Action item -
Check each line of the data below for the string "WordPress", then state how many have it and nothing else.

[Transcribed page contents]
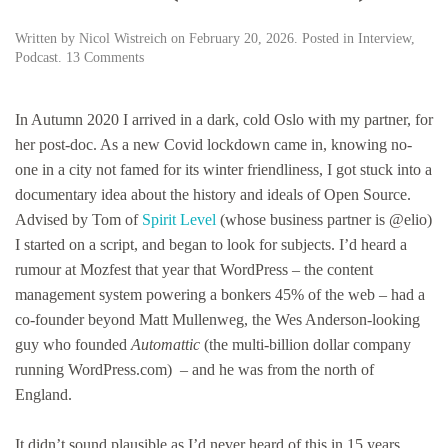
Written by
Nicol Wistreich
on
February 20, 2026
. Posted in
Interview
,
on
Podcast
.
13 Comments
Mike
Little:
the
In Autumn 2020 I arrived in a dark, cold Oslo with my partner, for
British
her post-doc. As a new Covid lockdown came in, knowing no-
co-
one in a city not famed for its winter friendliness, I got stuck into a
founder
of
documentary idea about the history and ideals of Open Source.
WordPress
Advised by Tom of
Spirit Level
(whose business partner is @elio)
you’ve
I started on a script, and began to look for subjects. I’d heard a
probably
never
rumour at Mozfest that year that WordPress – the content
heard
management system powering a bonkers 45% of the web – had a
of
co-founder beyond Matt Mullenweg, the Wes Anderson-looking
(but
should)
guy who founded
Automattic
(the multi-billion dollar company
…
running WordPress.com) – and he was from the north of
England.
It didn’t sound plausible as I’d never heard of this in 15 years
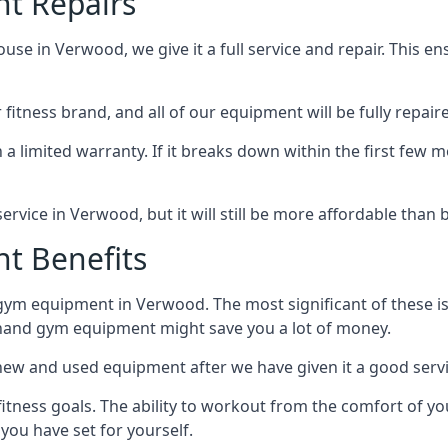
t Repairs
 in Verwood, we give it a full service and repair. This ensu
tness brand, and all of our equipment will be fully repaired
 a limited warranty. If it breaks down within the first few m
r service in Verwood, but it will still be more affordable tha
t Benefits
gym equipment in Verwood. The most significant of these i
hand gym equipment might save you a lot of money.
n new and used equipment after we have given it a good serv
fitness goals. The ability to workout from the comfort of
you have set for yourself.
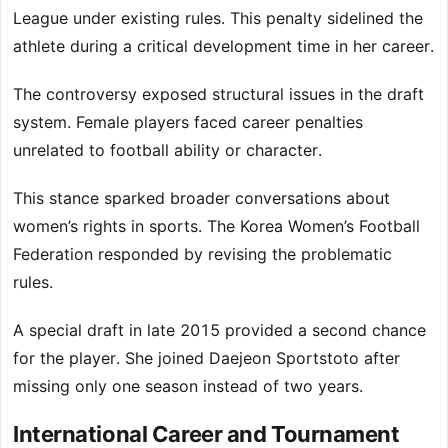
League under existing rules. This penalty sidelined the
athlete during a critical development time in her career.
The controversy exposed structural issues in the draft
system. Female players faced career penalties
unrelated to football ability or character.
This stance sparked broader conversations about
women’s rights in sports. The Korea Women’s Football
Federation responded by revising the problematic
rules.
A special draft in late 2015 provided a second chance
for the player. She joined Daejeon Sportstoto after
missing only one season instead of two years.
International Career and Tournament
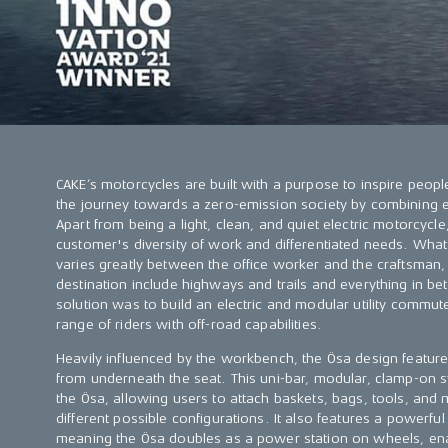
CAKE’s motorcycles are built with a purpose to inspire peopl
the journey towards a zero-emission society by combining e
Apart from being a light, clean, and quiet electric motorcycle
customer's diversity of work and differentiated needs. What
varies greatly between the office worker and the craftsman
destination include highways and trails and everything in be
solution was to build an electric and modular utility commut
range of riders with off-road capabilities.
Heavily influenced by the workbench, the Ösa design feature
from underneath the seat. This uni-bar, modular, clamp-on s
the Ösa, allowing users to attach baskets, bags, tools, and
different possible configurations. It also features a powerful 
meaning the Ösa doubles as a power station on wheels, enab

Exercise solution -
3